In 1966, a furnace fire damaged the headquarters. National Council of Negro Women relocated to 1348 Connecticut Avenue. The house remained dormant until 1975 when it was placed on the Washington, D.C. Register of Historic Sites. The organization raised funds to renovate and restore the house on 1318 Vermont Avenue. In November 1979, the Bethune Council House was opened as a museum and archives of Black Women’s history.
The Mary McLeod Bethune Council House serves as a reminder of building a foundation for African-American women in leadership, diversity and education.

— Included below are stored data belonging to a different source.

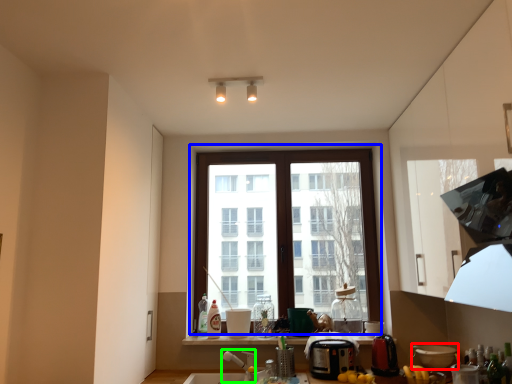 Question: Which is farther away from appliance (highlighted by a red box)? window (highlighted by a blue box) or faucet (highlighted by a green box)?

Choices:
 (A) window
 (B) faucet

Answer: (B) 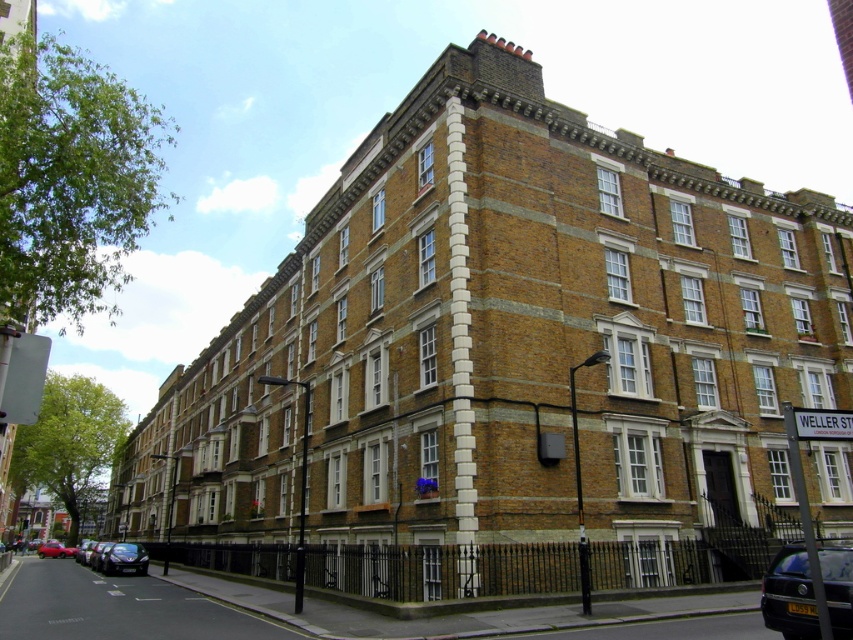 Can you confirm if shiny black car at lower left is positioned below shiny red car at lower left?

No.

Is shiny black car at lower left positioned at the back of shiny red car at lower left?

No, it is not.

Find the location of a particular element. shiny black car at lower left is located at coordinates (125, 557).

Image resolution: width=853 pixels, height=640 pixels. Identify the location of shiny black car at lower left. (125, 557).

Does black metallic car at lower right have a lesser width compared to shiny red car at lower left?

Yes.

Which is behind, point (801, 554) or point (51, 545)?

Point (51, 545)

Where is `black metallic car at lower right`? This screenshot has height=640, width=853. black metallic car at lower right is located at coordinates (788, 595).

In order to click on black metallic car at lower right in this screenshot , I will do `click(788, 595)`.

Can you confirm if black metallic car at lower right is smaller than shiny black car at lower left?

Yes.

Does black metallic car at lower right come in front of shiny black car at lower left?

Yes, it is in front of shiny black car at lower left.

Is point (802, 556) closer to viewer compared to point (112, 545)?

Yes, it is.

Locate an element on the screen. This screenshot has height=640, width=853. black metallic car at lower right is located at coordinates (788, 595). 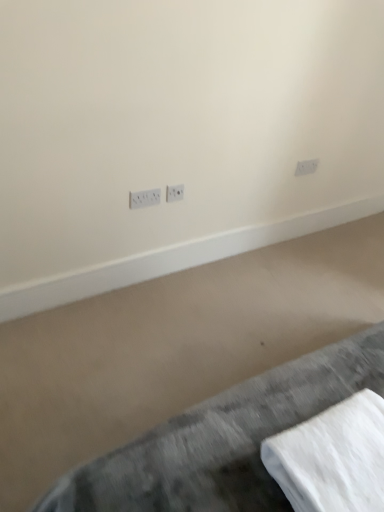 The image size is (384, 512). What do you see at coordinates (174, 193) in the screenshot?
I see `white plastic power plugs and sockets at center, which is counted as the second power plugs and sockets, starting from the back` at bounding box center [174, 193].

The image size is (384, 512). What are the coordinates of `white plastic power plugs and sockets at center, placed as the second power plugs and sockets when sorted from bottom to top` in the screenshot? It's located at (174, 193).

The height and width of the screenshot is (512, 384). What do you see at coordinates (144, 198) in the screenshot?
I see `white plastic power plugs and sockets at center, acting as the 3th power plugs and sockets starting from the top` at bounding box center [144, 198].

The height and width of the screenshot is (512, 384). Describe the element at coordinates (306, 167) in the screenshot. I see `white plastic power plugs and sockets at upper right, acting as the first power plugs and sockets starting from the back` at that location.

Where is `white plastic power plugs and sockets at center, the 2th power plugs and sockets when ordered from front to back`? Image resolution: width=384 pixels, height=512 pixels. white plastic power plugs and sockets at center, the 2th power plugs and sockets when ordered from front to back is located at coordinates (174, 193).

Which object is further away from the camera, white plastic power plugs and sockets at upper right, the third power plugs and sockets positioned from the bottom, or white plastic power plugs and sockets at center, the 2th power plugs and sockets when ordered from front to back?

white plastic power plugs and sockets at upper right, the third power plugs and sockets positioned from the bottom, is further away from the camera.

Looking at this image, is white plastic power plugs and sockets at upper right, positioned as the first power plugs and sockets in top-to-bottom order, to the right of white plastic power plugs and sockets at center, which ranks as the 2th power plugs and sockets in left-to-right order, from the viewer's perspective?

Indeed, white plastic power plugs and sockets at upper right, positioned as the first power plugs and sockets in top-to-bottom order, is positioned on the right side of white plastic power plugs and sockets at center, which ranks as the 2th power plugs and sockets in left-to-right order.

Are white plastic power plugs and sockets at upper right, the third power plugs and sockets positioned from the bottom, and white plastic power plugs and sockets at center, placed as the second power plugs and sockets when sorted from bottom to top, far apart?

No, white plastic power plugs and sockets at upper right, the third power plugs and sockets positioned from the bottom, is in close proximity to white plastic power plugs and sockets at center, placed as the second power plugs and sockets when sorted from bottom to top.

Considering the relative sizes of white plastic power plugs and sockets at upper right, which is counted as the first power plugs and sockets, starting from the right, and white plastic power plugs and sockets at center, which ranks as the 2th power plugs and sockets in left-to-right order, in the image provided, is white plastic power plugs and sockets at upper right, which is counted as the first power plugs and sockets, starting from the right, shorter than white plastic power plugs and sockets at center, which ranks as the 2th power plugs and sockets in left-to-right order,?

Yes, white plastic power plugs and sockets at upper right, which is counted as the first power plugs and sockets, starting from the right, is shorter than white plastic power plugs and sockets at center, which ranks as the 2th power plugs and sockets in left-to-right order.

In the scene shown: From a real-world perspective, relative to white cotton towel at lower right, is white plastic power plugs and sockets at center, which is counted as the 2th power plugs and sockets, starting from the top, vertically above or below?

In terms of real-world spatial position, white plastic power plugs and sockets at center, which is counted as the 2th power plugs and sockets, starting from the top, is below white cotton towel at lower right.

The width and height of the screenshot is (384, 512). Find the location of `linen below the white plastic power plugs and sockets at center, which ranks as the 2th power plugs and sockets in left-to-right order (from the image's perspective)`. linen below the white plastic power plugs and sockets at center, which ranks as the 2th power plugs and sockets in left-to-right order (from the image's perspective) is located at coordinates (332, 458).

Considering the positions of point (174, 198) and point (368, 437), is point (174, 198) closer or farther from the camera than point (368, 437)?

Point (174, 198) is positioned farther from the camera compared to point (368, 437).

From a real-world perspective, which object stands above the other?

From a 3D spatial view, white plastic power plugs and sockets at upper right, which is counted as the first power plugs and sockets, starting from the right, is above.

Consider the image. Would you say white plastic power plugs and sockets at upper right, acting as the first power plugs and sockets starting from the back, is to the left or to the right of white plastic power plugs and sockets at center, which appears as the 3th power plugs and sockets when viewed from the back, in the picture?

Clearly, white plastic power plugs and sockets at upper right, acting as the first power plugs and sockets starting from the back, is on the right of white plastic power plugs and sockets at center, which appears as the 3th power plugs and sockets when viewed from the back, in the image.

Considering the sizes of objects white plastic power plugs and sockets at upper right, which is counted as the first power plugs and sockets, starting from the right, and white plastic power plugs and sockets at center, which is the 3th power plugs and sockets in right-to-left order, in the image provided, who is taller, white plastic power plugs and sockets at upper right, which is counted as the first power plugs and sockets, starting from the right, or white plastic power plugs and sockets at center, which is the 3th power plugs and sockets in right-to-left order,?

Standing taller between the two is white plastic power plugs and sockets at center, which is the 3th power plugs and sockets in right-to-left order.

Which point is more forward, (215, 492) or (168, 194)?

The point (215, 492) is closer to the camera.

Is gray fabric bed at lower right taller than white plastic power plugs and sockets at center, the 2th power plugs and sockets when ordered from front to back?

Correct, gray fabric bed at lower right is much taller as white plastic power plugs and sockets at center, the 2th power plugs and sockets when ordered from front to back.

Is gray fabric bed at lower right not near white plastic power plugs and sockets at center, which is counted as the 2th power plugs and sockets, starting from the right?

Yes, gray fabric bed at lower right and white plastic power plugs and sockets at center, which is counted as the 2th power plugs and sockets, starting from the right, are located far from each other.

From the image's perspective, is white plastic power plugs and sockets at center, placed as the 1th power plugs and sockets when sorted from left to right, positioned above or below white plastic power plugs and sockets at upper right, positioned as the first power plugs and sockets in top-to-bottom order?

Based on their image positions, white plastic power plugs and sockets at center, placed as the 1th power plugs and sockets when sorted from left to right, is located beneath white plastic power plugs and sockets at upper right, positioned as the first power plugs and sockets in top-to-bottom order.

How different are the orientations of white plastic power plugs and sockets at center, placed as the 1th power plugs and sockets when sorted from left to right, and white plastic power plugs and sockets at upper right, positioned as the first power plugs and sockets in top-to-bottom order, in degrees?

The facing directions of white plastic power plugs and sockets at center, placed as the 1th power plugs and sockets when sorted from left to right, and white plastic power plugs and sockets at upper right, positioned as the first power plugs and sockets in top-to-bottom order, are 1.55 degrees apart.

In terms of size, does white plastic power plugs and sockets at center, marked as the 1th power plugs and sockets in a front-to-back arrangement, appear bigger or smaller than white plastic power plugs and sockets at upper right, positioned as the first power plugs and sockets in top-to-bottom order?

Clearly, white plastic power plugs and sockets at center, marked as the 1th power plugs and sockets in a front-to-back arrangement, is larger in size than white plastic power plugs and sockets at upper right, positioned as the first power plugs and sockets in top-to-bottom order.

Between white plastic power plugs and sockets at center, which appears as the 3th power plugs and sockets when viewed from the back, and white plastic power plugs and sockets at upper right, which is counted as the first power plugs and sockets, starting from the right, which one appears on the left side from the viewer's perspective?

white plastic power plugs and sockets at center, which appears as the 3th power plugs and sockets when viewed from the back.

Based on the photo, which of these two, white plastic power plugs and sockets at upper right, acting as the first power plugs and sockets starting from the back, or gray fabric bed at lower right, stands shorter?

white plastic power plugs and sockets at upper right, acting as the first power plugs and sockets starting from the back, is shorter.

Measure the distance from white plastic power plugs and sockets at upper right, the 3th power plugs and sockets from the left, to gray fabric bed at lower right.

The distance of white plastic power plugs and sockets at upper right, the 3th power plugs and sockets from the left, from gray fabric bed at lower right is 5.14 feet.

Is there a large distance between white plastic power plugs and sockets at upper right, positioned as the first power plugs and sockets in top-to-bottom order, and gray fabric bed at lower right?

Yes, white plastic power plugs and sockets at upper right, positioned as the first power plugs and sockets in top-to-bottom order, and gray fabric bed at lower right are located far from each other.

Would you say white plastic power plugs and sockets at upper right, which is counted as the first power plugs and sockets, starting from the right, is to the left or to the right of gray fabric bed at lower right in the picture?

Based on their positions, white plastic power plugs and sockets at upper right, which is counted as the first power plugs and sockets, starting from the right, is located to the right of gray fabric bed at lower right.

In order to click on furniture below the white plastic power plugs and sockets at upper right, placed as the third power plugs and sockets when sorted from front to back (from a real-world perspective) in this screenshot , I will do click(223, 440).

How distant is gray fabric bed at lower right from white plastic power plugs and sockets at upper right, the 3th power plugs and sockets from the left?

5.14 feet.

From a real-world perspective, is gray fabric bed at lower right above or below white plastic power plugs and sockets at upper right, the third power plugs and sockets positioned from the bottom?

gray fabric bed at lower right is situated lower than white plastic power plugs and sockets at upper right, the third power plugs and sockets positioned from the bottom, in the real world.

Between gray fabric bed at lower right and white plastic power plugs and sockets at upper right, the 3th power plugs and sockets from the left, which one has larger width?

gray fabric bed at lower right is wider.

You are a GUI agent. You are given a task and a screenshot of the screen. Output one action in this format:
    pyautogui.click(x=<x>, y=<y>)
    Task: Click on the 1st power plugs and sockets in front of the white plastic power plugs and sockets at upper right, which is counted as the first power plugs and sockets, starting from the right, starting your count from the anchor
    
    Given the screenshot: What is the action you would take?
    pyautogui.click(x=174, y=193)

Find the location of a particular element. Image resolution: width=384 pixels, height=512 pixels. the 1st power plugs and sockets counting from the left side of the white cotton towel at lower right is located at coordinates (174, 193).

Based on their spatial positions, is white plastic power plugs and sockets at upper right, the 3th power plugs and sockets from the left, or gray fabric bed at lower right further from white plastic power plugs and sockets at center, which is counted as the 2th power plugs and sockets, starting from the right?

gray fabric bed at lower right is positioned further to the anchor white plastic power plugs and sockets at center, which is counted as the 2th power plugs and sockets, starting from the right.

Based on the photo, based on their spatial positions, is white cotton towel at lower right or white plastic power plugs and sockets at center, which is counted as the second power plugs and sockets, starting from the back, further from gray fabric bed at lower right?

white plastic power plugs and sockets at center, which is counted as the second power plugs and sockets, starting from the back, is further to gray fabric bed at lower right.

From the image, which object appears to be nearer to white cotton towel at lower right, white plastic power plugs and sockets at center, which appears as the 3th power plugs and sockets when viewed from the back, or gray fabric bed at lower right?

gray fabric bed at lower right is positioned closer to the anchor white cotton towel at lower right.

When comparing their distances from white plastic power plugs and sockets at center, the 2th power plugs and sockets when ordered from front to back, does gray fabric bed at lower right or white plastic power plugs and sockets at upper right, positioned as the first power plugs and sockets in top-to-bottom order, seem further?

gray fabric bed at lower right is further to white plastic power plugs and sockets at center, the 2th power plugs and sockets when ordered from front to back.

When comparing their distances from white cotton towel at lower right, does white plastic power plugs and sockets at center, placed as the second power plugs and sockets when sorted from bottom to top, or white plastic power plugs and sockets at center, which is the 1th power plugs and sockets from bottom to top, seem further?

Based on the image, white plastic power plugs and sockets at center, placed as the second power plugs and sockets when sorted from bottom to top, appears to be further to white cotton towel at lower right.

Based on their spatial positions, is white cotton towel at lower right or white plastic power plugs and sockets at upper right, the third power plugs and sockets positioned from the bottom, closer to white plastic power plugs and sockets at center, which is the 1th power plugs and sockets from bottom to top?

white plastic power plugs and sockets at upper right, the third power plugs and sockets positioned from the bottom, lies closer to white plastic power plugs and sockets at center, which is the 1th power plugs and sockets from bottom to top, than the other object.

From the image, which object appears to be nearer to white plastic power plugs and sockets at center, the 2th power plugs and sockets when ordered from front to back, white plastic power plugs and sockets at center, acting as the 3th power plugs and sockets starting from the top, or white cotton towel at lower right?

white plastic power plugs and sockets at center, acting as the 3th power plugs and sockets starting from the top, is positioned closer to the anchor white plastic power plugs and sockets at center, the 2th power plugs and sockets when ordered from front to back.

Estimate the real-world distances between objects in this image. Which object is further from white plastic power plugs and sockets at center, which is counted as the second power plugs and sockets, starting from the back, gray fabric bed at lower right or white cotton towel at lower right?

white cotton towel at lower right is further to white plastic power plugs and sockets at center, which is counted as the second power plugs and sockets, starting from the back.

The Mary McLeod Bethune Council House 1318 Vermont Avenue, NW, Washington, D.C. 20005 (202) 673-2402 www.nps.gov/mamc
Mary McLeod Bethune Council House
The Mary McLeod Bethune Council House was the headquarters for the National Council of Negro Women (1943-1966) and Mary McLeod Bethune’s residence from 1943-1949. The house was a hub for African-American women’s organizations.
The Conference Room
Meetings were conducted in the conference room to address the social and political concerns of African-Americans. The National Council of Negro Women was an umbrella for women’s clubs to start an archives; endorse projects for civil rights; and educate and encourage women in politics.
Bethune Goes to Hollywood
Mary McLeod Bethune was active in the entertainment industry encouraging African-American celebrities to promote civil rights and end racial segregation.
Mary McLeod’s Bedroom
The picture above the bed are her parents. Her parents were former slaves. Adjacent is the picture of Mary McLeod Bethune in her youth. Mary lived in the Washington, D.C. area.
From left to right: Mary McLeod Bethune, Mary Church Terrell; Mary Francis Waring: and Elizabeth Brooks. The women served as president of the National Association of Colored Women’s Clubs. The photo was taken by Fred Harris.
The Front Parlor
The parlor room of the Mary McLeod Bethune Council House. The furniture is in its originality and was donated by individuals and organizations.
The Parlor Room
The parlor room of the Council House hosted delegates from around the world. Eleanor Roosevelt, Mary Church Terrell, and Madam Panjit were visitors of the house.
The chandeliers are part of the Roosevelt collection. They were donated by the Roosevelt family in the mid-1940s. The chandeliers are original.
Alex, the tour guide
Alex gave this examiner a tour of the Mary McLeod Bethune Council House. He gave some insightful information about the house and Mary McLeod Bethune. She is truly an inspiration not only for African-Americans, but for all Americans.